La réumnération de l’agent commercial délégataire

L’agent commercial qui a reçu procuration de signer les contrats de réservation conclus en métropole au nom et pour le compte du promoteur, de sorte qu’il s’était livré à une activité consistant à négocier des biens immobiliers pour le compte d’un mandant qui n’exerçait pas une activité d’agent immobilier, ne peut exercer, en cette qualité, des activités régies par la loi du 2 janvier 1970 pour le compte de mandants qui ne sont pas titulaires de la carte professionnelle et ne peut donc pas percevoir de rémunération.

En effet, il résulte des articles 1 et 4 de la loi n° 70-9 du 2 janvier 1970, le second dans sa rédaction issue de la loi n° 2006-872 du 13 juillet 2006, ensemble l’article L. 134-1, alinéa 2, du Code de commerce, textes d’ordre public, que les agents commerciaux ne peuvent exercer, en cette qualité, des activités régies par la loi du 2 janvier 1970 pour le compte de mandants qui ne seraient pas titulaires de la carte professionnelle exigée par celle-ci.

En l’espèce, un promoteur a confié à un agent immobilier local un mandat exclusif aux fins de commercialiser en métropole, sous le régime de la vente en l’état futur d’achèvement, les douze lots d’une résidence qu’il projetait de construire.

Par une convention de rémunération du même jour, l’agent immobilier a délégué l’exécution de cette mission à un négociateur immobilier indépendant exerçant en métropole (l’agent commercial), qu’il avait préalablement habilité.

Chacun de ces actes se référait à des grilles de rémunérations distinctes, par lot, approuvées par le promoteur, lequel a, le 3 mars suivant, donné procuration à l’agent commercial de signer en ses lieu et place et en son nom les contrats de réservation.

Après la résiliation du mandat de commercialisation, puis son annulation, par un arrêt du 12 février 2010, devenu irrévocable, ayant entraîné la condamnation de l’agent immobilier à restituer les rémunérations qu’il avait perçues, l’agent commercial, se prévalant d’un lien contractuel direct avec le promoteur, l’a assigné en paiement de quatre factures d’honoraires, émises entre le 27 novembre et le 3 décembre 2008, relatives aux quatre dernières ventes sur les neuf réalisées avec des investisseurs métropolitains qu’il avait présentés.

Pour déclarer valable le mandat de commercialisation préalablement caractérisé entre l’agent commercial et le promoteur, et condamner le second à payer au premier le solde d’honoraires qu’il réclamait, l’arrêt énonce qu’il n’est pas établi que l’agent commercial, régulièrement immatriculé et inscrit au Registre spécial des agents commerciaux depuis le 11 mai 2005, exerçant en qualité de négociateur de l’agent immobilier conformément à l’attestation remise par ce dernier le 3 novembre 2003, ait reçu ou détenu des sommes d’argent ou des effets ni qu’il ait donné des consultations juridiques ou rédigé des actes sous seing privé, ni qu’il n’ait pas agi en qualité de collaborateur de l’agent immobilier qui l’avait habilité, et était titulaire de la carte professionnelle requise par la loi du 2 janvier 1970.
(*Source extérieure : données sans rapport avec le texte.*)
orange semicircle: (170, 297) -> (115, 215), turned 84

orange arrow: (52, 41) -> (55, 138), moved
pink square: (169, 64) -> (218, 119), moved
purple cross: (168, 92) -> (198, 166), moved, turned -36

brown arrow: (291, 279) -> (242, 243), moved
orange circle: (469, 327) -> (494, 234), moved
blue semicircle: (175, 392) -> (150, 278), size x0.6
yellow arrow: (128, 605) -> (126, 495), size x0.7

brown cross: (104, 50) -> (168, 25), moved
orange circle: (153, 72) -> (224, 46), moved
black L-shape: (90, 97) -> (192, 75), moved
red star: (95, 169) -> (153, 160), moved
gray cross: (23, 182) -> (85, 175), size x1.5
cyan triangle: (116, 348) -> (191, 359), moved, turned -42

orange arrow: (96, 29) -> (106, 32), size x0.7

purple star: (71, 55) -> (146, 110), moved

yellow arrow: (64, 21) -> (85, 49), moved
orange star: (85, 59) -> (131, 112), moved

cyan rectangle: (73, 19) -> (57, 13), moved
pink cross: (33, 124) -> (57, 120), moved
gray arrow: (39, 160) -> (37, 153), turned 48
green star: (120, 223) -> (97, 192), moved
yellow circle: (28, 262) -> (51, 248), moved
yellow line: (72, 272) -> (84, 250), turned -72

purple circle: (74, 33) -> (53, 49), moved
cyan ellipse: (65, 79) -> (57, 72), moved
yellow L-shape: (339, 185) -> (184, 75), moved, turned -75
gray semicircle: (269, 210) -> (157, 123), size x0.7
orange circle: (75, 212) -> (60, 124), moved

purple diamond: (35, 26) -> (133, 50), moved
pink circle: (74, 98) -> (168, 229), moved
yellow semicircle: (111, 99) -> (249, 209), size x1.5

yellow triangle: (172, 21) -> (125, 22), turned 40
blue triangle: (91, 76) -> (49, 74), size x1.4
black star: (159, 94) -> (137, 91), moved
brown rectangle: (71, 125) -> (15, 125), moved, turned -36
En statuant ainsi, alors qu’elle avait relevé que l’agent commercial avait reçu procuration de signer les contrats de réservation conclus en métropole au nom et pour le compte du promoteur, de sorte qu’il s’était livré à une activité consistant à négocier des biens immobiliers pour le compte d’un mandant qui n’exerçait pas une activité d’agent immobilier, la cour d’appel a violé les textes susvisés.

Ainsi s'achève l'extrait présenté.